Checking your website for broken Links on Linux
with linkchecker and htcheck / How to find broken links on your
website
Have you wondered how could you check your website for broken
links? Cause I did!
You might wonder why should I care so hard about the broken
links?
Well it's simple broken links on your webpage will have an
influence on how Google indexes your website, and how often does it
bother to crawl on your website in other words, having a eagly eye
on your broken links interface is a vital for every self respecting
web developer, as well as for system administrators.
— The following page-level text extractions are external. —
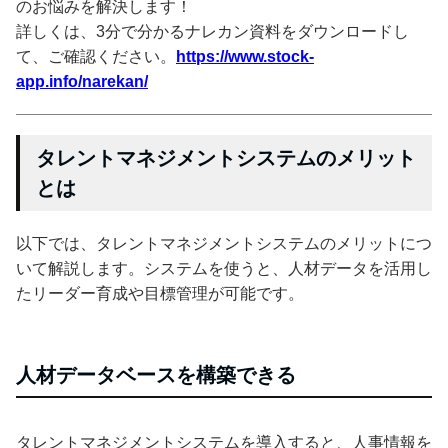
のお悩みを解決します！
詳しくは、3分で分かるナレカン資料をダウンロードし
て、ご確認ください。
https://www.stock-
app.info/narekan/
タレントマネジメントシステムのメリット
とは
以下では、タレントマネジメントシステムのメリットにつ
いて解説します。システムを使うと、人材データを活用し
たリーダー育成や目標管理が可能です。
人材データベースを構築できる
タレントマネジメントシステムを導入すると、人事情報を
From a web development perspective, it's important that your
website have as less 404 error pages possible since that is
important for Webpages W3C Compliancy.
On other hand if you're a SEO Specialist, having as less broken
links on your domains is vital for Google Pageranking, Yahoo,
Live.com, Altavista, Yandex etc, as well as for general Good Search
Engine Indexing.
Having said all that you should already feel the topic is really
interesting. I believe not many people has wrote stuff about it
online.
That's why I decided to share with you a possible way on how to
track your broken web domain for broken pages on the Linux and
possibly other Unix compatible architectures.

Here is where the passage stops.